**Task objective**. The lines to copy are those in the records below that hold the word "gorun".

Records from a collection
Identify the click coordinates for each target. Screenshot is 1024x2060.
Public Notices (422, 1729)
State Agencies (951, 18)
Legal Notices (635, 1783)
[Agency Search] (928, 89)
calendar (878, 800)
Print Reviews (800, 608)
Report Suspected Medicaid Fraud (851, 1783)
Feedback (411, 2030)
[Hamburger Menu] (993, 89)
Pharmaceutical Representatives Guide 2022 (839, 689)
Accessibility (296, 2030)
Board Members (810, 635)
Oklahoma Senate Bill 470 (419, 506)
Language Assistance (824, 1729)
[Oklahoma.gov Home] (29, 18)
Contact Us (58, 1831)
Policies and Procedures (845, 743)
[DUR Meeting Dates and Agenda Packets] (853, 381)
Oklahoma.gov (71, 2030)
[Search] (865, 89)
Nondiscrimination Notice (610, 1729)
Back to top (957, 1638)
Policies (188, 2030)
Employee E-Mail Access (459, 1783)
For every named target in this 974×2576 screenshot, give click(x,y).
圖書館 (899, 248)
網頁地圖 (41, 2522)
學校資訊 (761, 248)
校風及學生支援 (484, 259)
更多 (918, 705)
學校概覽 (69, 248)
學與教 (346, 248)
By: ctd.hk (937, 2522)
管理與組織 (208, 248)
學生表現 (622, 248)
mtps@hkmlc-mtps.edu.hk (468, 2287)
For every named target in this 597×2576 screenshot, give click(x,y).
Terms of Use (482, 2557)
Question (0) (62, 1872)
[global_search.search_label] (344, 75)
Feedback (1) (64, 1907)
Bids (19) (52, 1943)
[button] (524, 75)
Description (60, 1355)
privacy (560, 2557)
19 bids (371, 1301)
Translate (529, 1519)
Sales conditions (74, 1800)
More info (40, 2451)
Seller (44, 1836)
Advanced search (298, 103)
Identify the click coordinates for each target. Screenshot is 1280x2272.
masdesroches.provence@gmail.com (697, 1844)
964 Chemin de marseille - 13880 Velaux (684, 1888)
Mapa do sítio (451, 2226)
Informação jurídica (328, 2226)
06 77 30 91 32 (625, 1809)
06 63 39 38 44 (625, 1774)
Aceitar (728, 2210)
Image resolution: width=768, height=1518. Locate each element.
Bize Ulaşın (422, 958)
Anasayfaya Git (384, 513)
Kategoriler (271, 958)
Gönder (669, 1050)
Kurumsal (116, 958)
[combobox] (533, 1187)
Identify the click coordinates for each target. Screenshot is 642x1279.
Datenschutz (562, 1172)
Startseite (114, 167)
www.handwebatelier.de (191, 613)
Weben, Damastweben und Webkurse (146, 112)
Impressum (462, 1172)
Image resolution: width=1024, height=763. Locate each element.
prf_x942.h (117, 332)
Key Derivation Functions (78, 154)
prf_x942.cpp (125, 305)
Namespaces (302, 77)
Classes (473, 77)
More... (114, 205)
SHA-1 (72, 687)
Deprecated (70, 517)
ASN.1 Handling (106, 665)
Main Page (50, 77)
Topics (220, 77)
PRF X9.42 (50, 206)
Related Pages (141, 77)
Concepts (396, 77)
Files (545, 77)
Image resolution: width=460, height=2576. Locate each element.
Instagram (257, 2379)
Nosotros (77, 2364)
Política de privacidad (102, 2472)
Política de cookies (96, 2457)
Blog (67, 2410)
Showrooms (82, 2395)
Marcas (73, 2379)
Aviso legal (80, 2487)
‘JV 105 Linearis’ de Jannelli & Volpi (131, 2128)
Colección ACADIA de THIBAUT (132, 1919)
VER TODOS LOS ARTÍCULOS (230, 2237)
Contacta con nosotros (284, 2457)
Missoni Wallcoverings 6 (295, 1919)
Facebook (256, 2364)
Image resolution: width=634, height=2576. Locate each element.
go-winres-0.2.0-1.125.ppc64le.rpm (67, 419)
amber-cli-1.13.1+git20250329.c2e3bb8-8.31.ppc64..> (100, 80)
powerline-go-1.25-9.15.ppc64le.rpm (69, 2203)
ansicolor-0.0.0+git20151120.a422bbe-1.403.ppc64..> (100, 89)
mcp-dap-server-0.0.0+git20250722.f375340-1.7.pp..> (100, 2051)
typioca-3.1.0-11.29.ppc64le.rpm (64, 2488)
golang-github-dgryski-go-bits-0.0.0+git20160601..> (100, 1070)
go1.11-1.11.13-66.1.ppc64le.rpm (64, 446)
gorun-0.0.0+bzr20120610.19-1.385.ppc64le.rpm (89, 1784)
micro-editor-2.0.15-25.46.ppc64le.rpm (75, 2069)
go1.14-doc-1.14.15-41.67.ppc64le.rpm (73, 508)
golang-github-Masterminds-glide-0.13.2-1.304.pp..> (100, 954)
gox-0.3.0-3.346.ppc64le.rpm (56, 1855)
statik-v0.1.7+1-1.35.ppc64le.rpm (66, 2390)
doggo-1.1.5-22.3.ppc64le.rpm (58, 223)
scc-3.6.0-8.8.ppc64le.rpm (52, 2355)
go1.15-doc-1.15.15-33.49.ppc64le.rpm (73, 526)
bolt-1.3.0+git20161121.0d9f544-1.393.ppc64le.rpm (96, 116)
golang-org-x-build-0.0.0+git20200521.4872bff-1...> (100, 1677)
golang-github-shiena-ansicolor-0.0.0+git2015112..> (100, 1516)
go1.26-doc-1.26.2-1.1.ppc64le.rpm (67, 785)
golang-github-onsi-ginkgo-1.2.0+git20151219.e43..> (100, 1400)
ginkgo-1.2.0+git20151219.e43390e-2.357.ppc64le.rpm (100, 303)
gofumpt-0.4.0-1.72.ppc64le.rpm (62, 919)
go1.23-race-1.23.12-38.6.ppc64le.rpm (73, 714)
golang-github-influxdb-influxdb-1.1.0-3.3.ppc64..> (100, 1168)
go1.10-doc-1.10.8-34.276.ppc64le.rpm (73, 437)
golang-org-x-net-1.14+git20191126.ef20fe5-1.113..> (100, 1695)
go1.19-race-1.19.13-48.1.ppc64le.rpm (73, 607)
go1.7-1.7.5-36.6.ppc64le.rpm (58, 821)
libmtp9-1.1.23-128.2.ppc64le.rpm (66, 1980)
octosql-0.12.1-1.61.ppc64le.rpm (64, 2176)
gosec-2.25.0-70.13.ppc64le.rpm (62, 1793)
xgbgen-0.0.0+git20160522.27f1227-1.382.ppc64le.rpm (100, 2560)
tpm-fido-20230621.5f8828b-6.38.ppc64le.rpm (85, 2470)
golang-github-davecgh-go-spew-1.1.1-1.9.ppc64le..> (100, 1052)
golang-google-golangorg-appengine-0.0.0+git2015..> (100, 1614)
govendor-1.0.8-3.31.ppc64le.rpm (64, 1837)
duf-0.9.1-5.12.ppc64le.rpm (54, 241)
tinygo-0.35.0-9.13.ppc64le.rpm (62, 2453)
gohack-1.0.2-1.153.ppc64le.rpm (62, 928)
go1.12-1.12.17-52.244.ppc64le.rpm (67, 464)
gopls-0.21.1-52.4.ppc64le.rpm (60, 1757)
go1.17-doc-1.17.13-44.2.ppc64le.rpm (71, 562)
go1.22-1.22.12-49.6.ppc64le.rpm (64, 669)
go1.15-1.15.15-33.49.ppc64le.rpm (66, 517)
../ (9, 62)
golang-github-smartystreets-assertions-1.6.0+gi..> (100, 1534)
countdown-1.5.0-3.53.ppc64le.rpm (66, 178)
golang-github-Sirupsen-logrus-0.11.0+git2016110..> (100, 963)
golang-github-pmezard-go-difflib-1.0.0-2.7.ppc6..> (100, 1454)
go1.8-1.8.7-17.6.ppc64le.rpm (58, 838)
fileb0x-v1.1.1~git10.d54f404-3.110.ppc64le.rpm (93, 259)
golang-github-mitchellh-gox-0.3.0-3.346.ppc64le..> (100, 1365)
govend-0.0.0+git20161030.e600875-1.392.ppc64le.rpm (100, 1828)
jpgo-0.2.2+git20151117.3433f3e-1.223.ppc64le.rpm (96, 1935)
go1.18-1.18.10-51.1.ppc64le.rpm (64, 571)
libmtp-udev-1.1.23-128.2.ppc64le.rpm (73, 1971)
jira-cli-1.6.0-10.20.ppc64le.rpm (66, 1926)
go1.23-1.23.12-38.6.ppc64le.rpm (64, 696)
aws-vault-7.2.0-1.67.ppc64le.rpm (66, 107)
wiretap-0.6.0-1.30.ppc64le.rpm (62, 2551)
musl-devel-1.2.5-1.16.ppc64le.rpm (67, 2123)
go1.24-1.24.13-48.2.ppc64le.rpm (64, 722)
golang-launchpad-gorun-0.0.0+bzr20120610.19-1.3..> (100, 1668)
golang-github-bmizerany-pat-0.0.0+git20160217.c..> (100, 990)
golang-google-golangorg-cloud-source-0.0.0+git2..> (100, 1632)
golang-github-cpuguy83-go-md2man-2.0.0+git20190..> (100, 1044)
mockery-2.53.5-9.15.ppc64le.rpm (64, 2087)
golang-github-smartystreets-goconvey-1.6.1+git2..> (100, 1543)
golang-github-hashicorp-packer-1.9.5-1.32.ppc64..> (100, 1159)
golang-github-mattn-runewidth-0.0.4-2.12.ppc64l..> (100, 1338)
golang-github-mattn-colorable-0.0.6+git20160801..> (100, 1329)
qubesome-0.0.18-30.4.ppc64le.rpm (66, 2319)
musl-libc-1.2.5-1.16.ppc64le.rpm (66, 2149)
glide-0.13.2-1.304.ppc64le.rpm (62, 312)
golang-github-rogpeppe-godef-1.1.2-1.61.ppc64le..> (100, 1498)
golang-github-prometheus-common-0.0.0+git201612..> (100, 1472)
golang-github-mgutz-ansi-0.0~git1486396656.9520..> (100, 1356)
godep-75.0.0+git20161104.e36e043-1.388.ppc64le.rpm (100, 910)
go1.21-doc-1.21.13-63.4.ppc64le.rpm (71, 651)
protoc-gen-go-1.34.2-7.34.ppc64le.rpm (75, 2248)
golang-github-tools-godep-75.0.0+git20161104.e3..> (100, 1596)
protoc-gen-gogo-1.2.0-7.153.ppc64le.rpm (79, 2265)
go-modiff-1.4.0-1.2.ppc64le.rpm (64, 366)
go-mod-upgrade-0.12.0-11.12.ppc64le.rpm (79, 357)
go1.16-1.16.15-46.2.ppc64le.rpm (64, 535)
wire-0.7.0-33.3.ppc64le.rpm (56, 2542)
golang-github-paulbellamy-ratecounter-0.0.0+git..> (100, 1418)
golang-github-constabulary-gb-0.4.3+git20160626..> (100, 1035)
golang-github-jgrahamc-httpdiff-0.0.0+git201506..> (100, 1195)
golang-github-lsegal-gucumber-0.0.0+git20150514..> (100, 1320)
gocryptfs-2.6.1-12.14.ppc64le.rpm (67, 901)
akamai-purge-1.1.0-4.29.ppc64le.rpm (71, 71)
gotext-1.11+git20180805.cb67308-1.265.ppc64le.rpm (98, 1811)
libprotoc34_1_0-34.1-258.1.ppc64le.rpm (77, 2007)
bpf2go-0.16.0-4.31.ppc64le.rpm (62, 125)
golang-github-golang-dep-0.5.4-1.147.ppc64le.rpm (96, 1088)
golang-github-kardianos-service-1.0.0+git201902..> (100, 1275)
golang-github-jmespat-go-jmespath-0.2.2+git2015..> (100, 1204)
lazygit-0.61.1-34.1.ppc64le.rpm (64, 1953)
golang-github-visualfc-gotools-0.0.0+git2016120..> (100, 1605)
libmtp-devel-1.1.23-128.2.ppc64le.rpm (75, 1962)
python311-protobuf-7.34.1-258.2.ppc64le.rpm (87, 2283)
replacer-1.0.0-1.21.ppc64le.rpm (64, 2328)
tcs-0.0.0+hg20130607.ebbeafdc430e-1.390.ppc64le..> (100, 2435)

**Task solution**.
gorun-0.0.0+bzr20120610.19-1.385.ppc64le.rpm (89, 1784)
golang-launchpad-gorun-0.0.0+bzr20120610.19-1.3..> (100, 1668)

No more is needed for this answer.